時事通信社
前回記事で取り上げたグループインタビュー から4日後にあたる10月9日、
菅義偉首相はまたしても
グループインタビューと呼ばれる閉鎖的なメディア対応を実施。前回同様、質問は代表3社(今回は毎日新聞、朝日新聞、時事通信)のみという状況で約30分間にわたって行われた。記者からの質問内容は当然ながら日本学術会議への人事介入の問題が大半を占める中、菅首相の回答に筆者は3つの違和感を抱いた。本記事では、その3つの違和感を解説していく。
まず
1つ目の違和感は、グループインタビュー の終盤に菅首相が「
任命前の105人のリストは見ていない」というこれまでの説明の前提を覆す発言を初めてしたことについて。その一方、「
総合的・俯瞰的な観点でふさわしい方を任命した」「
推薦された方をそのまま任命してきた前提を踏襲してよいのか考えてきた」という説明も4日前のグループインタビューと同様に継続して述べていた。これらの発言は
完全に矛盾している。
菅首相が
「任命前の105人のリストを見ていない」のであれば、「総合的・俯瞰的な観点でふさわしい方を任命すること」は菅首相には不可能であるし、そもそも
「推薦された方をそのまま任命してきた前提を踏襲してよいのか考える」必要すらない。しかも、これらの完全に矛盾する発言がわずか30分間のインタビューの中に共存していた。
これらの矛盾する主張が、30分の間にどのように行われたのか具体的に見ていきたい。
〈*発言後の()内の時間は、
西村カリン氏が
SoundCloudで公開中の音声の時間を示す。また、全文文字起こしは
望月優大氏が
noteで公開している〉
<「総合的・俯瞰的な観点でふさわしい方を任命した」という主張の具体的発言>
菅首相:「この総合的・俯瞰的活動を確保する観点から、日本学術会議にその役割を果たしていただくために、まあふさわしいと判断をされる方を任命をしてきました」 (6:45)
菅首相:「総合的・俯瞰的活動、(中略)まあこうしたことを念頭に判断をさせていただいているということです。」 (14:13)
菅首相:「総合的・俯瞰的な活動、(中略)こうしたことを念頭にこれやはり判断をしていく」(18:23)
<「推薦された方をそのまま任命してきた前提を踏襲してよいのか考えてきた」という主張の具体的発言>
菅首相:「推薦された方々がそのまま任命されてきた前例を踏襲をしていいのかどうか。まあそうしたことを考えてきた」 (1:52)
菅首相:「推薦された人を、そのまま任命されてきたことについてはですね、これまでそうした前例を踏襲をして良いのかという思いがあって」 (13:57)
<「任命前の105人のリストは見ていない」という主張の具体的発言>
記者:「最初に案をご覧になったのはいつ誰からの報告だったんでしょうか。
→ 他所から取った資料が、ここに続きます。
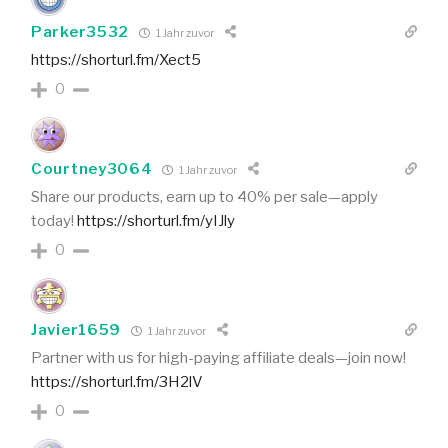
Parker3532
1 Jahr zuvor
https://shorturl.fm/Xect5
0
Courtney3064
1 Jahr zuvor
Share our products, earn up to 40% per sale—apply
today!
https://shorturl.fm/yIJly
0
Javier1659
1 Jahr zuvor
Partner with us for high-paying affiliate deals—join now!
https://shorturl.fm/3H2lV
0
その時点では105人の名前が載っていたんでしょうか」 (26:52)
菅首相:「私が最終的に決済を行ったのは9月28日です。で、会員候補のリストを拝見したのはその直前だったと記憶しております。まあその時点では、
現在の最終的に会員となった方がそのままリストになっていたという風に思ってます。」(27:33)
記者:「
総理がご覧になった段階ではもう99人だったという」(27:56)
菅首相:「あの、そういうことです。あの、任命するリストでありますから」(27:59)
記者:「任命するその前の推薦段階でのリストはご覧になってない?」(28:05)
菅首相:「
見てません」 (28:07)
これらのやり取りを見ると、開始から18分頃までは一貫して、
「総合的・俯瞰的な観点でふさわしい方を任命した」「推薦された方をそのまま任命してきた前提を踏襲してよいのか考えてきた」という従来の説明に沿った回答を続けてきたのに、終盤の27分頃に突如として、「
任命前の105人のリストは見ていない」という趣旨の発言をしている。さすがにここまで論理破綻した原稿が事前に用意されていたとは考えにくいため、27分頃の連続した質問に相次いで回答する中で菅首相は咄嗟に「現在の最終的に会員となった方がそのままリストになっていた」「(任命前のリストを)見てません」と嘘をついてしまったのではないか。